Language model, intermediate training on a word instead of a whole sentence

geenidee005_geenidee · April 12, 2023, 2:13pm

I have an LSTM language model to predict the next word, which normally trains on sentences, or rather a batch of sentences. For an experiment I would like the model to backpropagate gradient for one word of a sentence and optimize accordingly. For that, I would think the following code would be sufficient:

for x in range(0, test_data.size(0)-1, args.bptt):

   print()
   sent_data, targets = data.get_batch(test_data, x, args) 
   first_eos = int((sent_data == eos).nonzero()[1][0])  # Cut off data at end of sentence
   sent_data = sent_data[:first_eos]
   targets   = targets[:first_eos]
   #print(sent_data)
   #print(sent_data.size())
   print(model)
   hidden = model.init_hidden(args.eval_batch_size)
   for word, target in zip(sent_data, targets):

       model.zero_grad()
       output, hidden = model(word.view(1,1), hidden)
       loss = crit(log_softmax(output.view(-1, ntypes), dim=1), target.view(1))
       loss.backward()
       optimizer.step()

But this gives a runtimeerror, specifically:
RuntimeError: Trying to backward through the graph a second time (or directly access saved tensors after they have already been freed). Saved intermediate values of the graph are freed when you call .backward() or autograd.grad(). Specify retain_graph=True if you need to backward through the graph a second time or if you need to access saved tensors after calling backward.
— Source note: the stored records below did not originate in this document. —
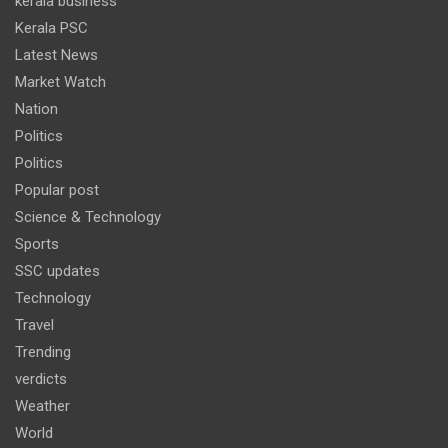
kerala business
Kerala PSC
Latest News
Market Watch
Nation
Politics
Politics
Popular post
Science & Technology
Sports
SSC updates
Technology
Travel
Trending
verdicts
Weather
World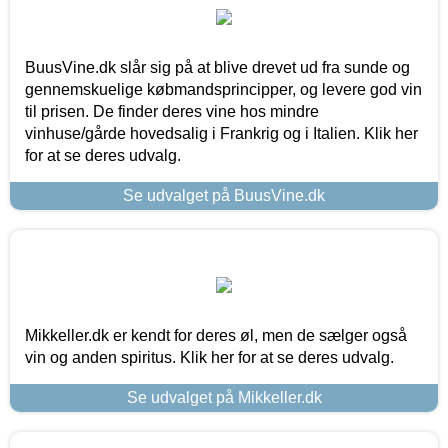
BuusVine.dk slår sig på at blive drevet ud fra sunde og
gennemskuelige købmandsprincipper, og levere god vin
til prisen. De finder deres vine hos mindre
vinhuse/gårde hovedsalig i Frankrig og i Italien. Klik her
for at se deres udvalg.
Se udvalget på BuusVine.dk
Mikkeller.dk er kendt for deres øl, men de sælger også
vin og anden spiritus. Klik her for at se deres udvalg.
Se udvalget på Mikkeller.dk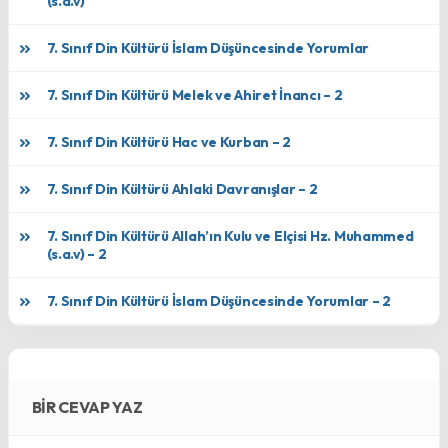
(s.a.v)
7. Sınıf Din Kültürü İslam Düşüncesinde Yorumlar
7. Sınıf Din Kültürü Melek ve Ahiret İnancı – 2
7. Sınıf Din Kültürü Hac ve Kurban – 2
7. Sınıf Din Kültürü Ahlaki Davranışlar – 2
7. Sınıf Din Kültürü Allah’ın Kulu ve Elçisi Hz. Muhammed
(s.a.v) – 2
7. Sınıf Din Kültürü İslam Düşüncesinde Yorumlar – 2
BIR CEVAP YAZ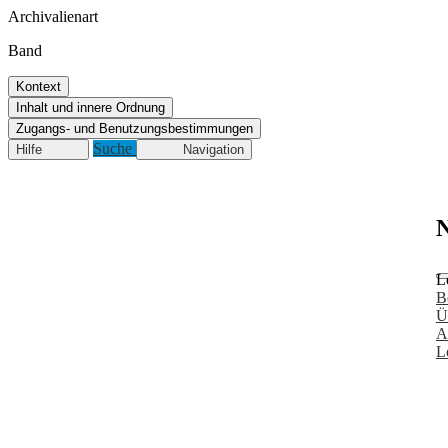
Archivalienart
Band
Kontext
Inhalt und innere Ordnung
Zugangs- und Benutzungsbestimmungen
Suche
Hilfe
Navigation
N
L
B
Ü
A
L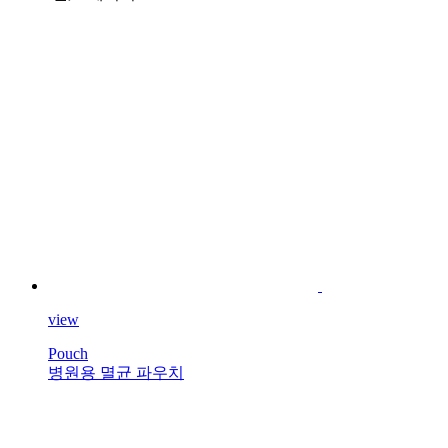
view
Pouch
병원용 멸균 파우치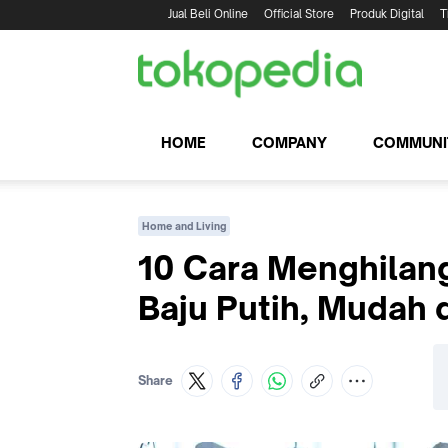
Jual Beli Online
Official Store
Produk Digital
T
HOME
COMPANY
COMMUNI
Home and Living
10 Cara Menghilan
Baju Putih, Mudah
Share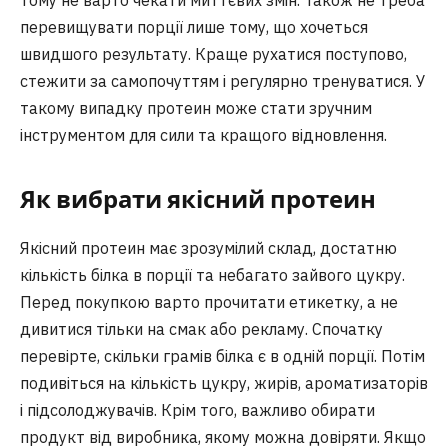
тому не варто чекати миттєвих змін. Також не треба
перевищувати порції лише тому, що хочеться
швидшого результату. Краще рухатися поступово,
стежити за самопочуттям і регулярно тренуватися. У
такому випадку протеин може стати зручним
інструментом для сили та кращого відновлення.
Як вибрати якісний протеин
Якісний протеин має зрозумілий склад, достатню
кількість білка в порції та небагато зайвого цукру.
Перед покупкою варто прочитати етикетку, а не
дивитися тільки на смак або рекламу. Спочатку
перевірте, скільки грамів білка є в одній порції. Потім
подивіться на кількість цукру, жирів, ароматизаторів
і підсолоджувачів. Крім того, важливо обирати
продукт від виробника, якому можна довіряти. Якщо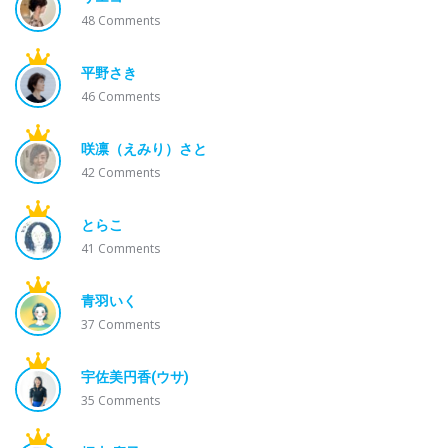
48
Comments
平野さき
46
Comments
咲凛（えみり）さと
42
Comments
とらこ
41
Comments
青羽いく
37
Comments
宇佐美円香(ウサ)
35
Comments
I am not familiar with retain_graph=True, but as I read it, it would solve this issue. However, when retain_graph=True, this brings a new error, namely:
RuntimeError: one of the variables needed for gradient computation has been modified by an inplace operation: [torch.FloatTensor [2400, 300]] is at version 2; expected version 1 instead. Hint: enable anomaly detection to find the operation that failed to compute its gradient, with torch.autograd.set_detect_anomaly(True).
How I solve the second error, I am not certain, looking for help.

ptrblck · April 13, 2023, 5:27am

Using retain_graph usually doesn’t solve the issue as it should only be used if you explicitly want to call backward multiple times.
Based on the code I would guess hidden creates the issue as it’s not detached.
Try to use:

output, hidden = model(word.view(1,1), hidden.detach())

to detach the hidden state from the last iteration and check if this would solve the issue.

geenidee005_geenidee · April 18, 2023, 6:48pm

Thank you, indeed detach was necessary(for h and c in my tuple hidden=(h,c)).